Forecasting future scenarios takes more than vision. That is arguably the easier part. For an organisation, the challenge is to see itself. To accept that the assumptions on which its franchise, its future, is based are by definition fragile.  Be it technological, environmental, regulatory.....no fortress is unassailable.

One of the most powerful reasons to conduct a serious forecast of future issues is to give context to "weak signals" of change. The one's that inconveniently don't fit into the business plan but become a tidal wave a few years later.  But even if the signals are loud and clear organisations demonstrate an amazing resilience to change.  Visionaries throughout history tend to get short shrift from the status-quo-ers. So anyone serious about future reputation or policy challenges in a major corporation needs to exhibit equal resilience and an adventurous mind. We're proud to work some clients who have just that.

At Kodak, the vision had been set as early as 1998 and surely now we were all pulling together to "inflect" in the right direction.

We even had a booth at the eery void called the Millenium Dome to demonstrate our participation in the brave new world.

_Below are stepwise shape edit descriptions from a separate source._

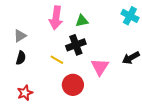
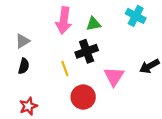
cyan cross: (130, 16) -> (136, 16), moved
yellow line: (57, 60) -> (65, 68), turned 40

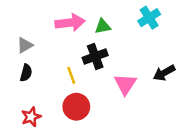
cyan cross: (136, 16) -> (149, 18), turned 30
pink arrow: (64, 20) -> (70, 23), turned -105
red circle: (83, 97) -> (76, 107), moved

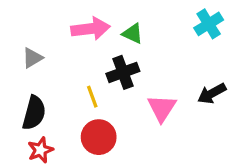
cyan cross: (149, 18) -> (209, 24), moved
green triangle: (103, 26) -> (133, 34), turned 36
black semicircle: (26, 73) -> (34, 113), moved, size x1.5

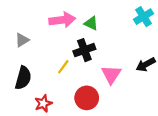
yellow line: (92, 97) -> (63, 67), turned 56
red circle: (99, 137) -> (87, 98), moved
red star: (40, 150) -> (43, 103), moved

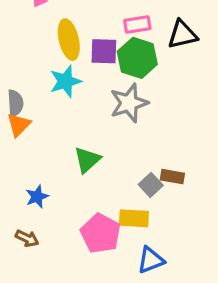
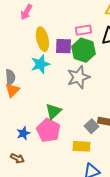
pink pentagon: (101, 233) -> (48, 130), moved

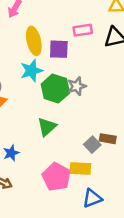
green hexagon: (83, 50) -> (55, 89), moved
gray star: (78, 77) -> (77, 86), size x0.7
pink pentagon: (48, 130) -> (56, 177), moved

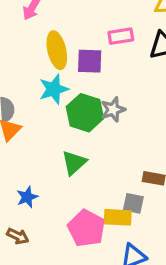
gray square: (92, 145) -> (133, 203), moved, turned -35

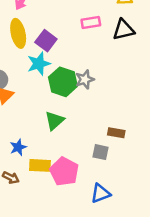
yellow ellipse: (57, 50) -> (18, 33), moved
purple square: (90, 61) -> (46, 41), moved, turned 35
yellow rectangle: (118, 217) -> (40, 165), moved

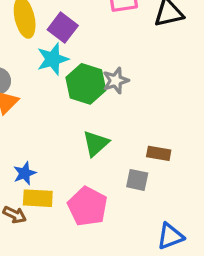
green triangle: (54, 121) -> (96, 143), moved
yellow rectangle: (40, 165) -> (38, 198), moved
blue triangle: (101, 193) -> (170, 236), moved

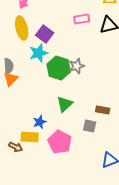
blue star: (25, 173) -> (40, 122), moved

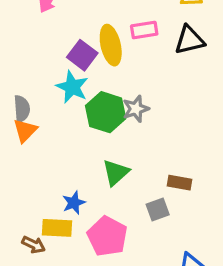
yellow ellipse: (22, 28) -> (111, 45), moved
cyan star: (39, 53) -> (72, 87), turned -30
gray square: (90, 126) -> (158, 209), turned -32

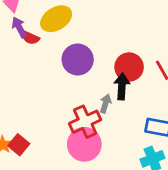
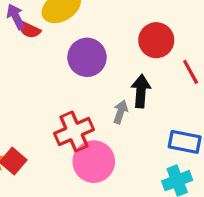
red circle: (129, 67) -> (156, 40), moved
red cross: (85, 122) -> (74, 132), moved

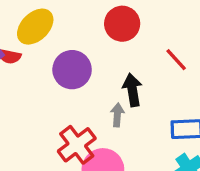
red circle: (156, 40) -> (122, 24), moved

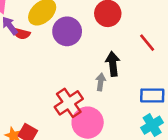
purple circle: (72, 70) -> (67, 31), moved

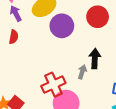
red semicircle: (21, 34) -> (14, 37), moved, turned -104

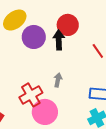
black arrow: (95, 59) -> (59, 40), moved

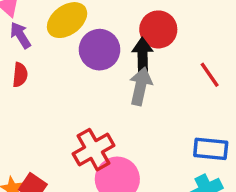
gray arrow: (58, 80) -> (141, 86), moved, size x1.5

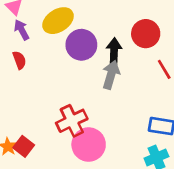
red circle: (158, 29) -> (146, 34), moved
red semicircle: (20, 75) -> (19, 60), turned -30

Assuming there was one when the clock struck twelve.

Back to Rochester, 1999. IT analysts were getting filthy rick fixing our clocks,  Prince was limbering up for the big show and Francois Mitterand was asking "what's it for?"  (it's the best concert venue in Europe now, stupid).


At a gathering of the PR community,  we were addressed by the various global business heads. The Yamamoto-clad cyber gurus made us feel intellectually bankrupt by describing products that you clearly needed to be cleverer than us to find a use for.

Meanwhile the Brooks Brothers consumer suits told us about exciting new yellow boxes, but nothing - at all - that mentioned digital.

I turned to my "digital and applied" colleague for clarity.  "Oh, they're not interested", she said.  

So I dared to ask the question: "You haven't mentioned digital once, I just wonder what your...opinion is?"

The gent looked at me with some surprise.  He consulted with his colleague who was sharing the podium.  I presumed he was going to straighten up the "narrative" on the partnerships with the "greats" of the era like AOL or AT&T.

But instead, he delivered a line that could have been a straight from "Sands of Iwo Jima"....

"We're gonna drive 'em back into the sea."